I’ve ran memtest86 for ~45 minutes while the computer was not crashing, with no issue. I’ve also run burnintest, furmark, occt and several games when the computer is not crashing, with no apparent loss in performance. I have also tried individual RAM sticks, the crashes continue to happen. Reseating the graphics card, enabling and disabling XMP profile 1 in the BIOS seems to have no effect.

As I have warranty support for this pc, I contacted them about this and described the issues. They sent out a new GPU, which worked correctly for about a week before the crashes returned with increasing frequency.

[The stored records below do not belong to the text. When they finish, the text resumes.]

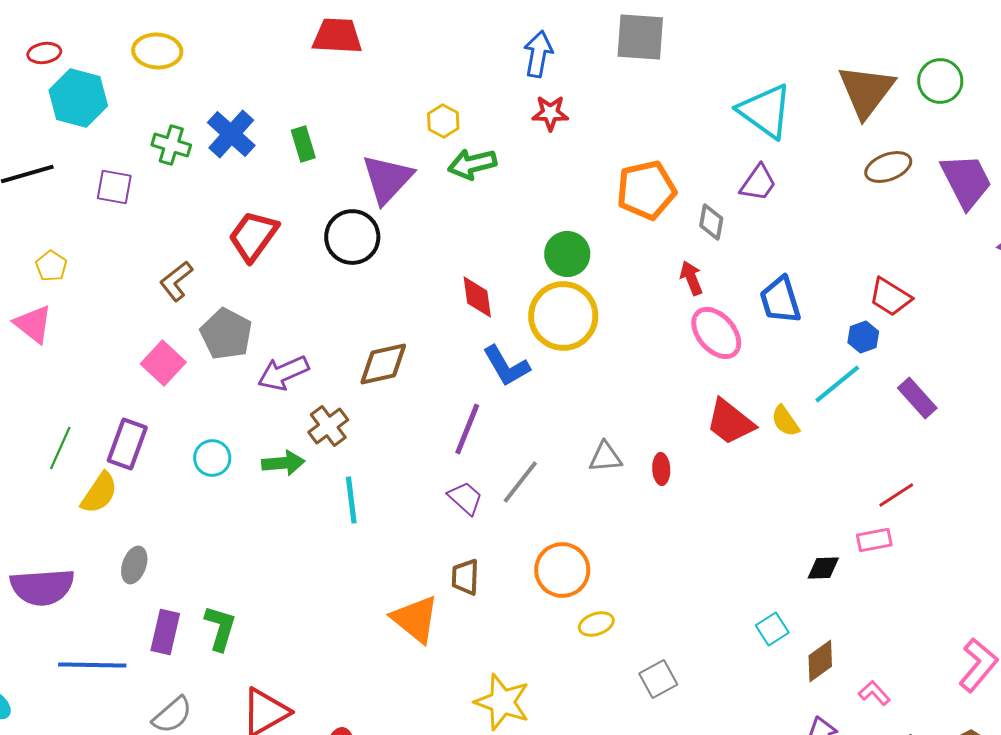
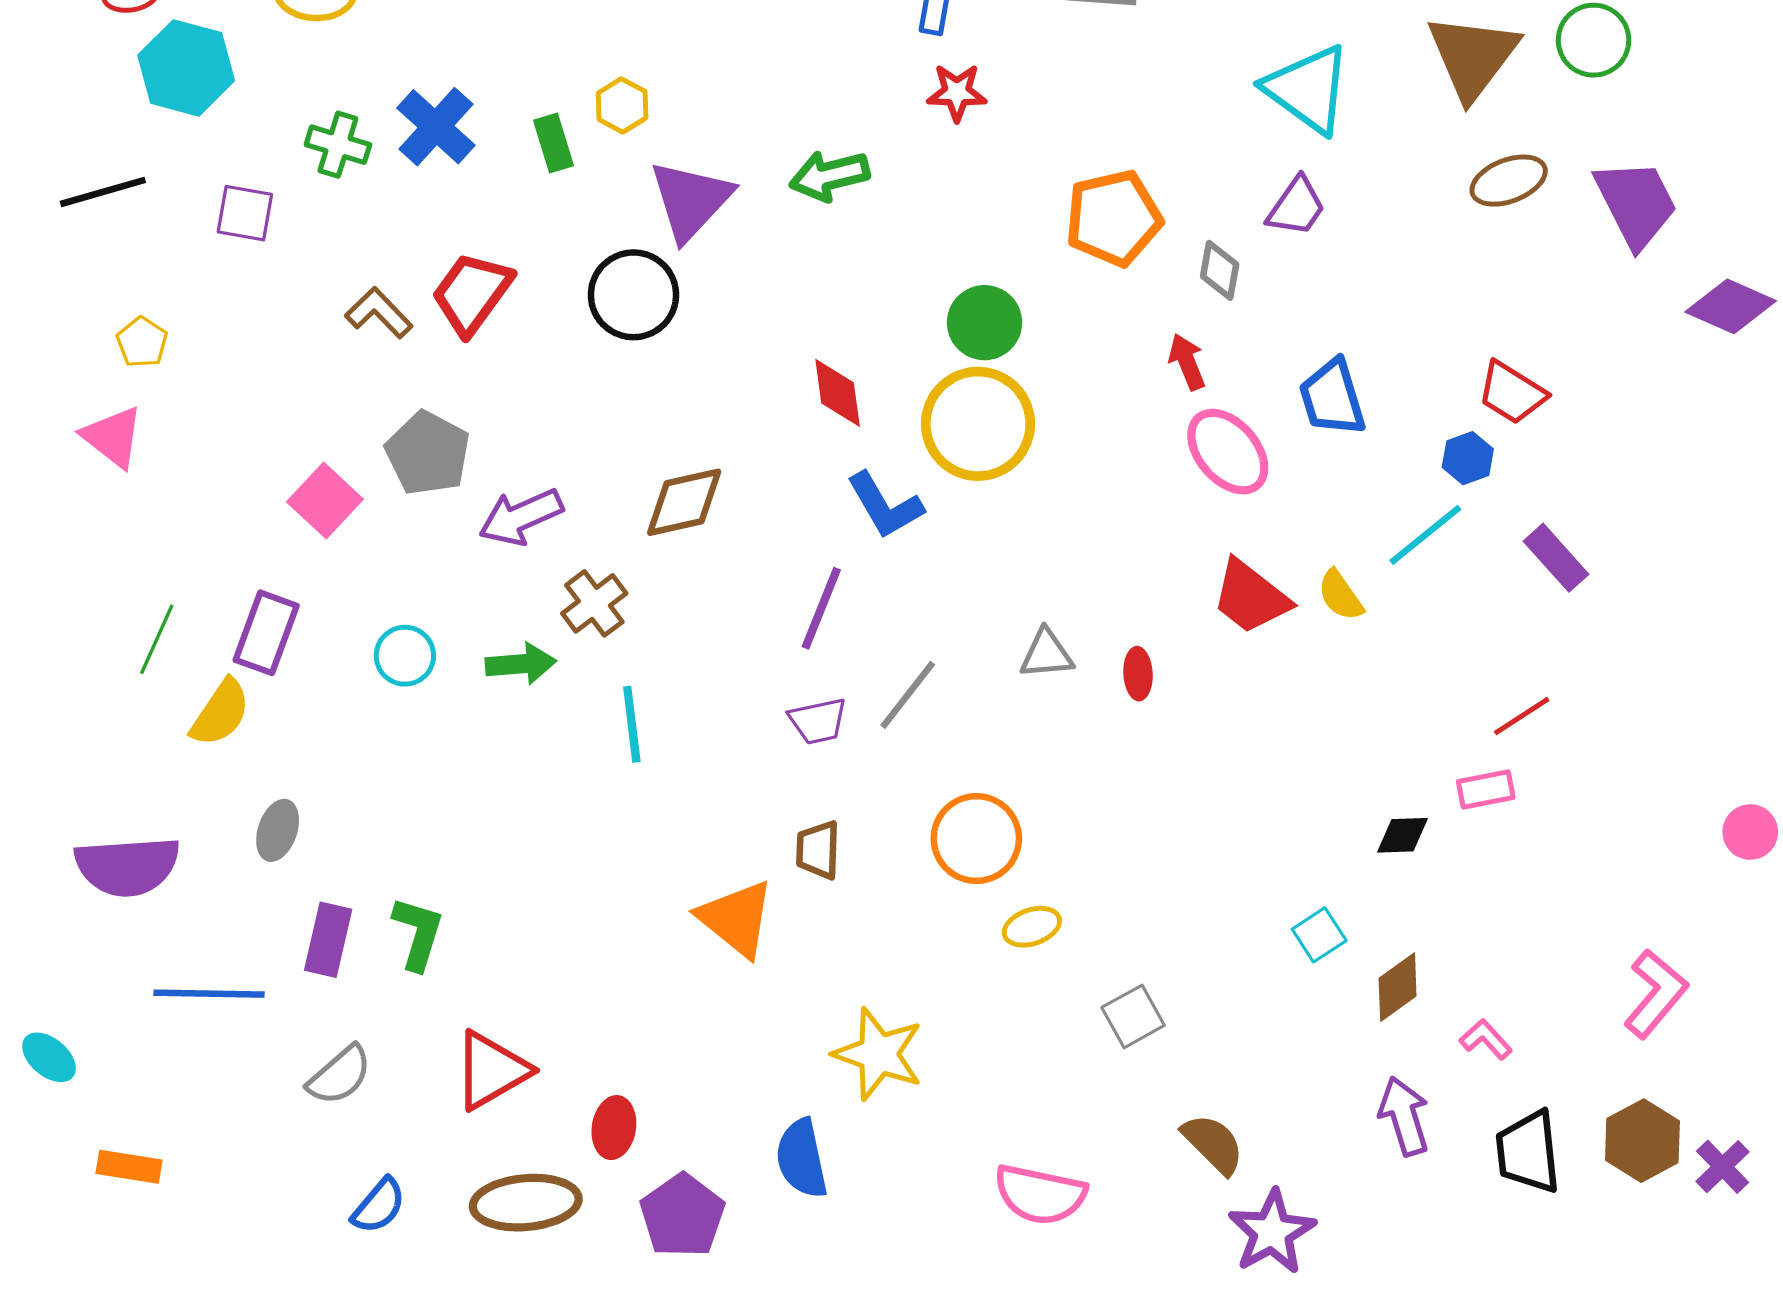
yellow hexagon: (443, 121) -> (622, 105), moved
brown L-shape: (176, 281) -> (379, 313), moved, turned 84
purple trapezoid: (465, 498) -> (818, 721), turned 126

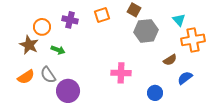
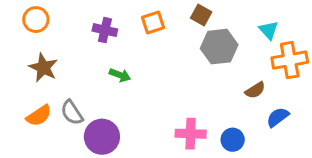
orange circle: (42, 27) -> (36, 20), moved
green arrow: (58, 50) -> (120, 75), moved
pink cross: (121, 73) -> (191, 134), moved

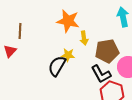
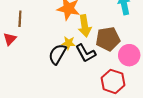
yellow arrow: (84, 38) -> (85, 26), size x1.5
black L-shape: (101, 74) -> (86, 53), moved

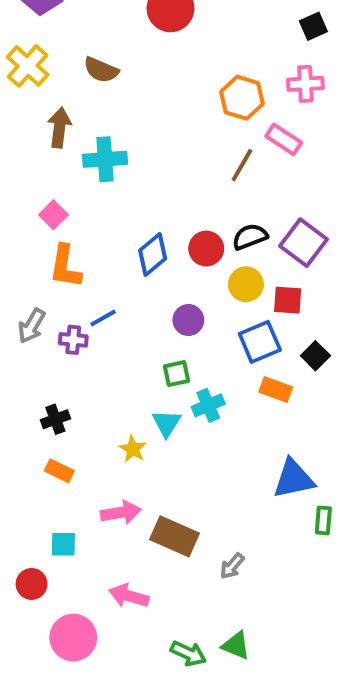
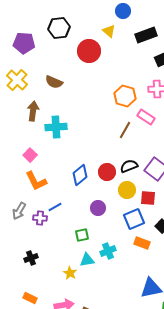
orange L-shape: (65, 266) -> (36, 181), turned -35
green square: (176, 374) -> (82, 235), moved
cyan triangle: (167, 423) -> (87, 260), turned 49
orange rectangle: (59, 471) -> (30, 298), moved

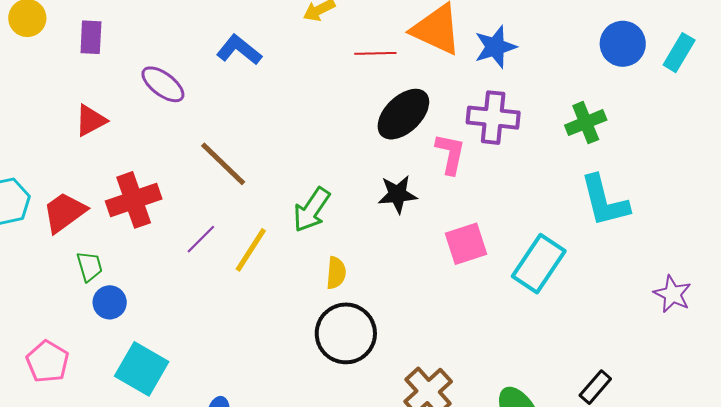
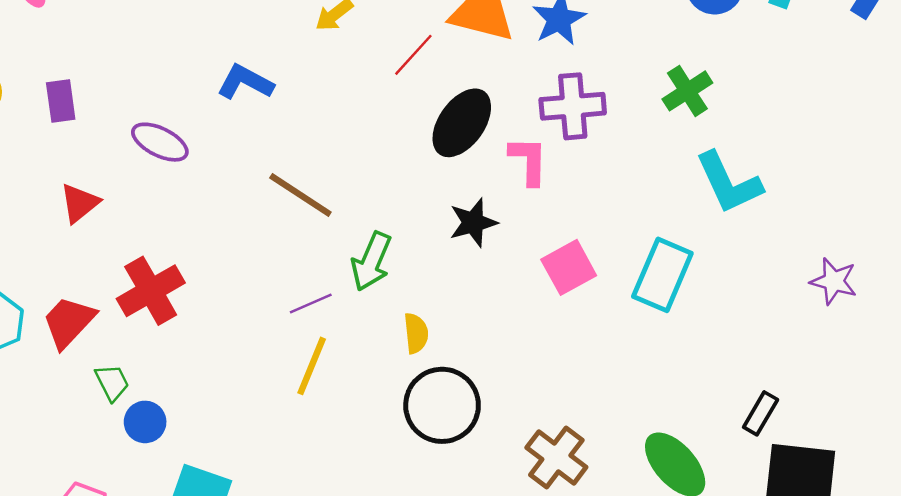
red line: (375, 53) -> (413, 55), turned -36
brown line: (223, 164) -> (300, 195), moved
purple line: (201, 239) -> (311, 304), moved, turned 32
yellow line: (251, 250) -> (312, 366), moved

I have read on several forum posts that XFX factory overclocks their cards but does not change the max power limit to match, suggesting increasing the max power limit and changing clock speeds. I have tried decreasing memory clock speed and main clock speed and increasing power limit in the AMD adrenaline section, crashes keep hapenning. Additionally, the settings do not seem to save after a restart. However, a quick browse on the web shows that its not uncommon.

Something to also not which may be unconnected, input is lost briefly when I plug and unplug certain devices from the mains. These tend to be speakers, I’ve read that its quite likely that cheap HDMI cables that aren’t properly shielded suffer from interference such as this.

My thoughts:

Drivers seem to be poking the hardware somehow, I initially thought that it reflashed the vbios but that is not correct. That would mean that the hardware is somehow resetting/corrupting whatever was poked by the driver reinstall.

A malfunctioning component of the system is damaging the GPU, in my opinion this would be the power supply.

Any thoughts or further diagnostics would be welcome, I would like to try and get all bases covered to try and work out what the hell is going on before the whole unit is sent to the warranty company.

Many thanks,
GoldSloth

The VIDEO_TDR_FAILURE bug check has a value of 0x00000116. This indicates that an attempt to reset the display driver and recover from a timeout failed.

atikmpag.sys - Welcome to the world of AMD reset bugs.

Not long enough, leave it overnight and be sure to enable multicore testing.

1 Like

The PCIe slot might be dodgy. Have you tried dropping the card one slot.

With random shut downs, a failing power supply is another consideration.

Thank you for your replies

I’ll try running memtest overnight, hopefully it won’t crash during that time!

Unfortunately I can’t run the GPU in the other slot, the case basement gets in the way, as does SATA connectors e.t.c and I don’t have any PCI risers.

It could be the PSU frying them, that’s a possibility. If so, is there any way I can check this out?

1 Like

Knock on wood I haven’t had these kinds of issues for years :smiley:

I’d try: another PSU, another motherboard, another processor (since it’s got all the controllers built in, it’s rare but processors do come faulty :confused: ) and maybe the RAM, in that order…

Unless someone has had the same exact experience and figured out the problem, it’s about the only way to get to the component at fault… Unless you return everything and get a completely new machine

I had similar weird GPU failures with a Ryzen 3900, Ubuntu Linux and a Vega 56 when I was running RAM at 3,600 MHz. Dropping it to 2,400 made all the problems go away.

On that system Memtest never found any problems but it would still consistently fail with memory errors when doing 24 thread C++ or Rust compile jobs.

I didn’t get around to trying it but others told me that going to manual settings on RAM worked better than using XMP/DOCP.

I’m just using ECC RAM at 2,666 MHz at the moment.

Thank you zlynx and jotm for your replies,
I’ll try changing RAM settings a bit, If that doesn’t work then I’ll try and send it off to the warranty repair company.

Got yet another replacement. A few months ago, so far so good.
It seems that these issues are very common, from what the warranty guys said.

This topic was automatically closed 273 days after the last reply. New replies are no longer allowed.